Œuvrer pour la parentalité LGBTQI+
D’autres questions se posent aujourd’hui sur la table, telle que la parentalité LGBTQI + et la visibilité lesbienne en entreprise. Julie Defever, salariée chez Air France depuis 2008 et adhérente de Personn’Ailes depuis 2014, intervient sur ces thématiques lors de webinaires. Manager au service Cargo, elle dit n’avoir jamais subi d’homophobie au sein de la compagnie. « J’ai changé 5 fois de service et je me suis toujours sentie à l’aise ». En conférence, elle témoigne de son parcours de mère homosexuelle non biologique, non reconnue par la loi. « Légalement, je n’avais pas le droit à un congé parental, confie-t-elle. Air France a regroupé toutes mes vacances sur un mois pour reproduire ce congé et à mon retour, j’avais un cadeau de naissance. Mon entourage professionnel m’a fait me sentir normale, comme une mère qui revient de congés ».
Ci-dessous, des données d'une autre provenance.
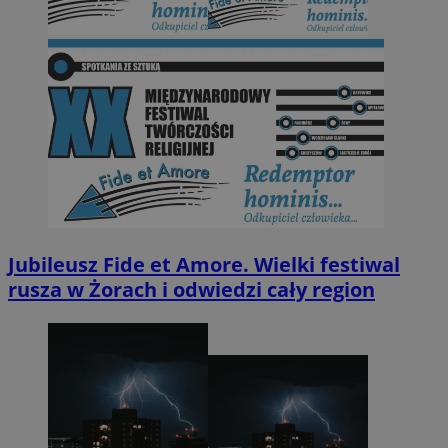
Jubileusz Fide et Amore. Wielki festiwal
rusza w Żorach i odwiedzi cały region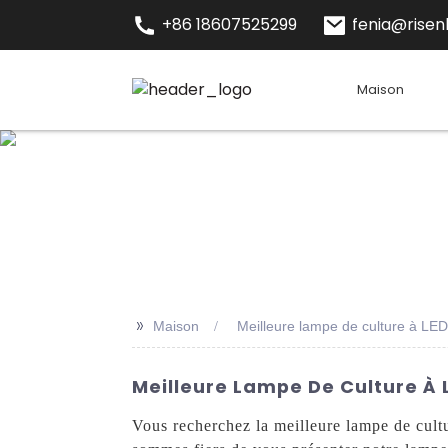
+86 18607525299
fenia@risenl
Maison
>>
Maison
Meilleure lampe de culture à LED
Meilleure Lampe De Culture À 
Vous recherchez la meilleure lampe de cul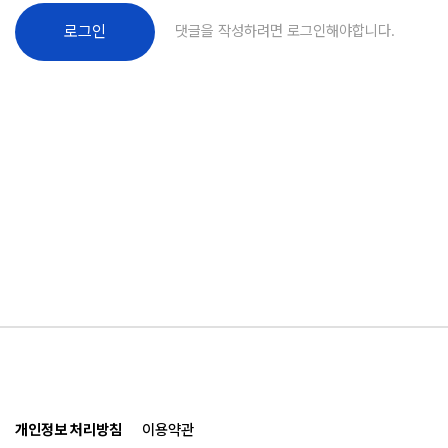
댓글을 작성하려면 로그인해야합니다.
로그인
개인정보 처리방침
이용약관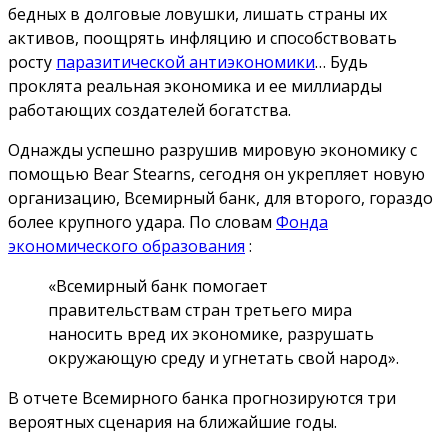
бедных в долговые ловушки, лишать страны их
активов, поощрять инфляцию и способствовать
росту
паразитической антиэкономики
… Будь
проклята реальная экономика и ее миллиарды
работающих создателей богатства.
Однажды успешно разрушив мировую экономику с
помощью Bear Stearns, сегодня он укрепляет новую
организацию, Всемирный банк, для второго, гораздо
более крупного удара. По словам
Фонда
экономического образования
:
«Всемирный банк помогает
правительствам стран третьего мира
наносить вред их экономике, разрушать
окружающую среду и угнетать свой народ».
В отчете Всемирного банка прогнозируются три
вероятных сценария на ближайшие годы.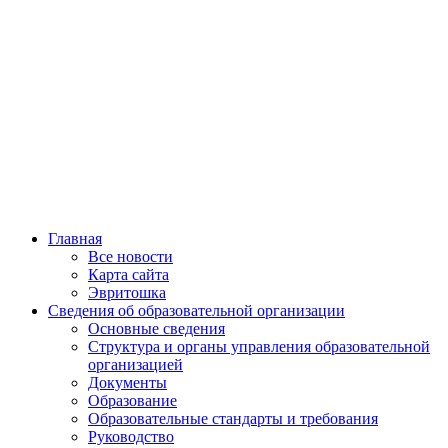
Главная
Все новости
Карта сайта
Эвритошка
Сведения об образовательной организации
Основные сведения
Структура и органы управления образовательной
организацией
Документы
Образование
Образовательные стандарты и требования
Руководство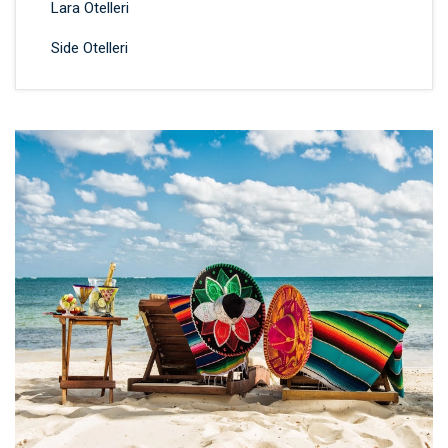
Lara Otelleri
Side Otelleri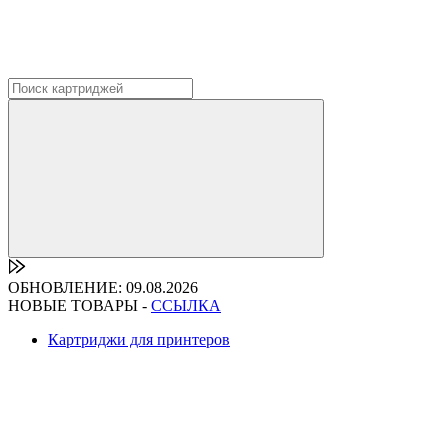
ОБНОВЛЕНИЕ: 09.08.2026
НОВЫЕ ТОВАРЫ -
ССЫЛКА
Картриджи для принтеров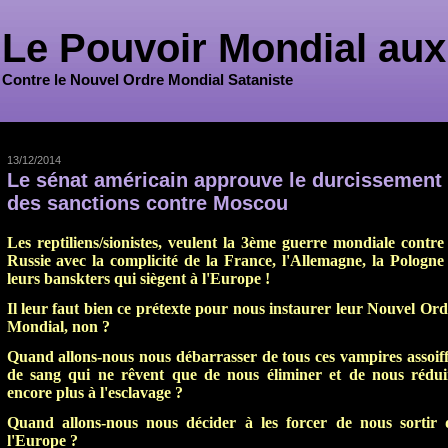
Le Pouvoir Mondial aux
Contre le Nouvel Ordre Mondial Sataniste
13/12/2014
Le sénat américain approuve le durcissement
des sanctions contre Moscou
Les reptiliens/sionistes, veulent la 3ème guerre mondiale contre 
Russie avec la complicité de la France, l'Allemagne, la Pologne 
leurs banskters qui siègent à l'Europe !
Il leur faut bien ce prétexte pour nous instaurer leur Nouvel Ord
Mondial, non ?
Quand allons-nous nous débarrasser de tous ces vampires assoiff
de sang qui ne rêvent que de nous éliminer et de nous rédui
encore plus à l'esclavage ?
Quand allons-nous nous décider à les forcer de nous sortir 
l'Europe ?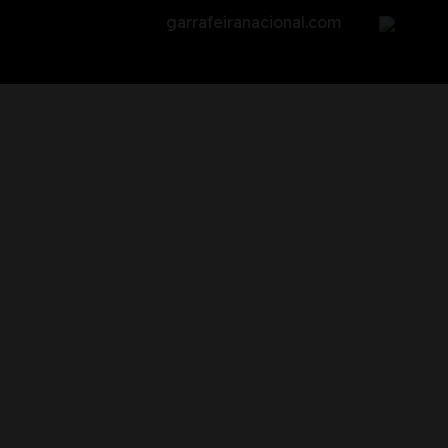
garrafeiranacional.com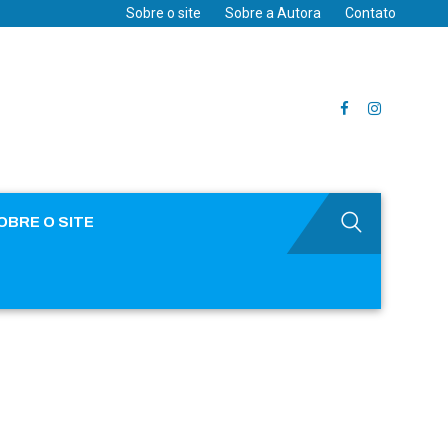
Sobre o site
Sobre a Autora
Contato
OBRE O SITE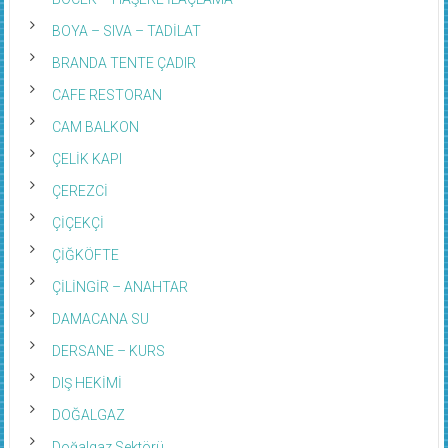
BÖCEK – HAŞERE İLAÇLAMA
BOYA – SIVA – TADİLAT
BRANDA TENTE ÇADIR
CAFE RESTORAN
CAM BALKON
ÇELİK KAPI
ÇEREZCİ
ÇİÇEKÇİ
ÇİĞKÖFTE
ÇİLİNGİR – ANAHTAR
DAMACANA SU
DERSANE – KURS
DIŞ HEKİMİ
DOĞALGAZ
Pour elle, l’arrivée de Ben Smith à la direction générale du groupe Air France-KLM en 2018 a marqué un tournant pour l’association. « Il contribue à lui donner de la visibilité, alors que ce n’était pas la priorité d’autres dirigeant·es avant lui ». Le prochain rendez-vous est donné le 17 mai, pour la Journée mondiale de lutte contre les LGBT-phobies. « Un vol arc en ciel est en préparation », expose Sébastien Corolleur. Cette fois, le personnel naviguant sera exclusivement constitué d’adhérent·es de Personn’Ailes, et le ruban arc-en-ciel ornera fièrement les uniformes. « Après avoir quitté la piste d’atterrissage, nous sortirons les drapeaux pour toute la phase de roulage ».